On that, the government’s been having very, very messy arguments in terms of the re-negotiation and of the British Bill of Rights. What’s your view about the importance of the European Convention? Specifically for LGBT rights, many advances that happened under the Labour government years were as a result of judgements in the European Court.
I support the retention of the Human Rights Act, The great irony is that Tories who want to get rid of it, some of them just want to get rid of it completely, and some of them want a situation where you actually end up relying more on the European institution.
We’ve given people power to exercise their rights and to enforce their rights in British courts, which surely should be something the Tory Right supports.
I don’t really understand where they’re at with this.
How on Earth can we maintain our moral authority in challenging Putin, for example, on him crushing the rights of gay and lesbian people in Russia, to live their lives as they wish to, if we have, along the way, abandoned our own Human Rights Act? It would be an extraordinary act of folly.

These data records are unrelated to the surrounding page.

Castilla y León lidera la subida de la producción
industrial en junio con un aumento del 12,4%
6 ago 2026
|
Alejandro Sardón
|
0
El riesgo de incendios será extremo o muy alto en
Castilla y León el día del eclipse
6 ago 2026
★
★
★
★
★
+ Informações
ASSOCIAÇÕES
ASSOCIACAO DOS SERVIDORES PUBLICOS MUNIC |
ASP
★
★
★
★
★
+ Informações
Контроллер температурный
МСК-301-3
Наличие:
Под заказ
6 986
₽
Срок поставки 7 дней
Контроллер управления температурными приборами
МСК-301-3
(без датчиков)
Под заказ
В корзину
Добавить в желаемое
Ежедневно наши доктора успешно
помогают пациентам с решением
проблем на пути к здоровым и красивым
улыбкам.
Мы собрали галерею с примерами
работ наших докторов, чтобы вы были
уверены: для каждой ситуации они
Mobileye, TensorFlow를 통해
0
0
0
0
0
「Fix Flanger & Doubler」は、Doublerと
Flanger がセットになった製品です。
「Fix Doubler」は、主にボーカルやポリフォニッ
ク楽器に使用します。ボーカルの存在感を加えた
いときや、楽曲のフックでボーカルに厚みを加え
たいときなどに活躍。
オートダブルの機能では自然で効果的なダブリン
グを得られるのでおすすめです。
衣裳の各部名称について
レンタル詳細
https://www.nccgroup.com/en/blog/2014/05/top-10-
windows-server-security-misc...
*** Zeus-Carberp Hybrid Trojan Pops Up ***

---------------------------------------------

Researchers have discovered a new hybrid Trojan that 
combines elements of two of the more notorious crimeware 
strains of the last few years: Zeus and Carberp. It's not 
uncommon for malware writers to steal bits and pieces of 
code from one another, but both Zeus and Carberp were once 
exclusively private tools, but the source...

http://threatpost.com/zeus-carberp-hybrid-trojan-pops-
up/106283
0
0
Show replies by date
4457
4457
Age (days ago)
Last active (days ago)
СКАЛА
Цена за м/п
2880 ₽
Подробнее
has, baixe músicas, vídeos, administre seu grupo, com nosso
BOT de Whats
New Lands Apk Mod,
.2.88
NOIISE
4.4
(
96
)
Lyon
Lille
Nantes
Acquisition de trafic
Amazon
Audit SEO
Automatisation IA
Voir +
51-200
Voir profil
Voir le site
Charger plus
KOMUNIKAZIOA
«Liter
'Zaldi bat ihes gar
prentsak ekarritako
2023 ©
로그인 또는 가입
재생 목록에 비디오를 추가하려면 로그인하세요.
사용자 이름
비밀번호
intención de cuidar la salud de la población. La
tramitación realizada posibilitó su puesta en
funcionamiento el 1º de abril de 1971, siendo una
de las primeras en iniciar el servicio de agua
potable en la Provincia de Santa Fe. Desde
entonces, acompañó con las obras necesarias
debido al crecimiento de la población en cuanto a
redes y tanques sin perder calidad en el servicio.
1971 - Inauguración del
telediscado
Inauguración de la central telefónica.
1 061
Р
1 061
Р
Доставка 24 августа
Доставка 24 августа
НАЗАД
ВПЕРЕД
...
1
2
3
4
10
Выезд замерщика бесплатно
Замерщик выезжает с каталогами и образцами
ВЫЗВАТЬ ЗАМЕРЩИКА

In the past, Nick Clegg and William Hague have pushed for the rainbow flag to fly over all government departments for pride, but that might not on as wide a scale this year. We also have the situation with embassies, where Mr Hague previously allowed discretion to fly it, which the new foreign secretary hasn’t allowed.
I don’t agree with the foreign secretary and his attitude. I think it would be great for the UK to be seen by leading the way by proudly expressing our solidarity.
It’s a good expression of solidarity and it’s government leading the argument. It’s setting the principle that here’s a group of people in our society who absolutely should be treated equally and here is government, expressing solidarity towards these people.
Finally, a hard-hitting question… you have been backed by Dappy from N-Dubz! How on earth did that happen?
Absolutely, I’m proud of it!
Our son Archie works with Dappy – he’s his manager basically, and I knew nothing about this. Some people might assume this is some great conspiracy and that I fixed this in some way. I knew nothing about it!
I was coming out of a funeral, and I saw on my phone a message from our son, Archie, saying, ‘Dad, Dappy’s endorsed you! You need to respond, retweet it please now!’
Can you name a song by N-Dubz?
They did a song jointly with the artist that Archie and a friend broke, Tinchy Stryder. They left school at 17 when they were halfway through their A-levels to set up a record label, signed Tinchy Stryder, and, two years later, he had two number one hits… one of which is called, ‘Number 1,’ which is done jointly with Dappy.
I’m impressed! I’m not sure many MPs could answer that…
Editorial note: This interview was conducted before allegations of ‘push polling’ were levied against Mr Lamb’s campaign.